California Board Gender Quota Law Challenged In Federal Court
Cydney Posner at Cooley LLP wrote last week about a new challenge to California's Board Gender Quota law. The lawsuit, Creighton Meland v. Alex Padilla, Secretary of State of California, was reportedly filed in federal district court in California by a shareholder of OSI Systems, Inc. According to OSI's most recently filed Form 10-Q, the company is incorporated in Delaware, its principal executive offices are in California, and its shares are traded on The Nasdaq Global Select Market. The lawsuit alleges violation of the equal protection clause of the Fourteenth Amendment and seeks declaratory and injunctive relief.

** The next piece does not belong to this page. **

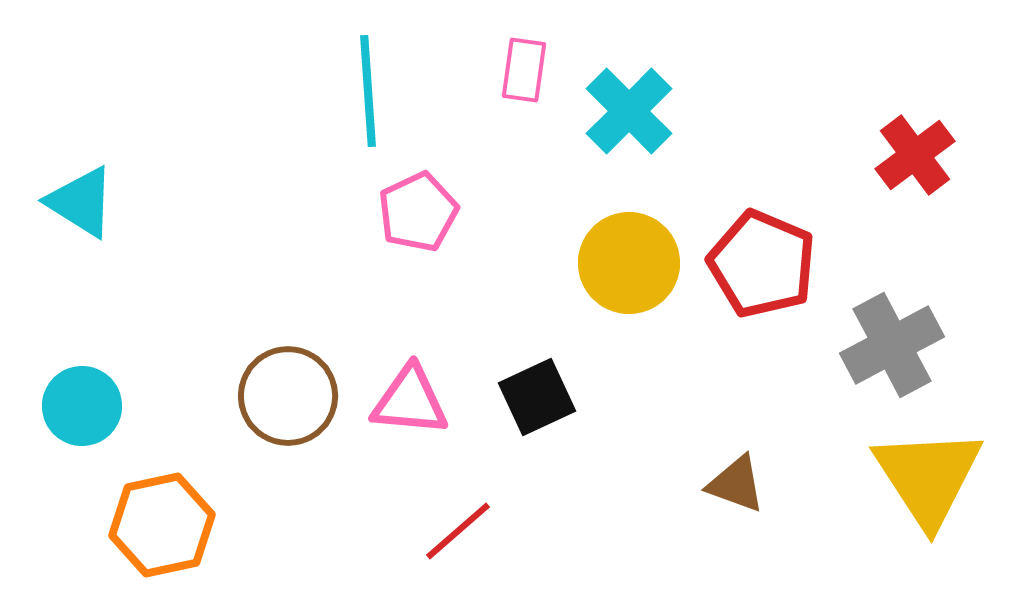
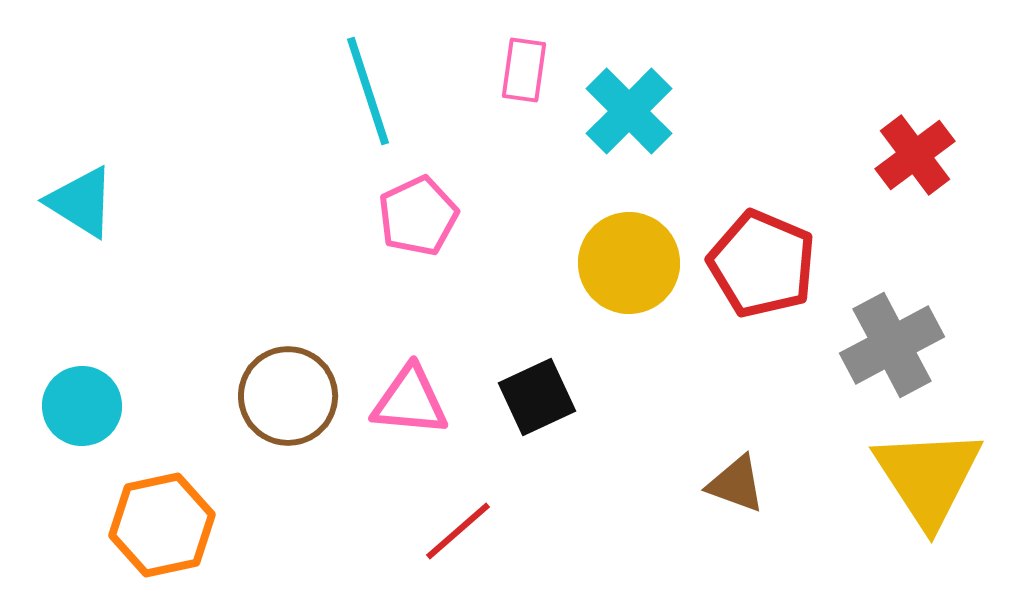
cyan line: rotated 14 degrees counterclockwise
pink pentagon: moved 4 px down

As this case progresses, one question might be whether the plaintiff's claim is direct or derivative. OSI is not named as a party to the lawsuit and the plaintiff alleges that the law injures his "right to vote for the candidate of his choice, free from the threat that the corporation will be fined if he votes without regard to sex". The Delaware Supreme Court's test for whether a stockholder's action for breach of fiduciary duty is derivative or direct asks two questions:
"Who suffered the alleged harm--the corporation or the suing stockholder individually--and who would receive the benefit of the recovery or other remedy?"
Tooley v. Donaldson, Lufkin & Jenrette, Inc., 845 A.2d 1031 (Del. 2004). Although the corporation will be fined and the fine suffered by all of the stockholders, the plaintiff is alleging that he is being injured by being denied the freedom to vote without regard to sex. Presumably, that injury would be removed if the law is enjoined.
Interestingly, OSI does not appear in the California Secretary of State's listing of SB 826 corporations published earlier this year. According to the proxy statement filed by OSI last month, all of the current directors are men, but a female has been nominated for election at the upcoming meeting.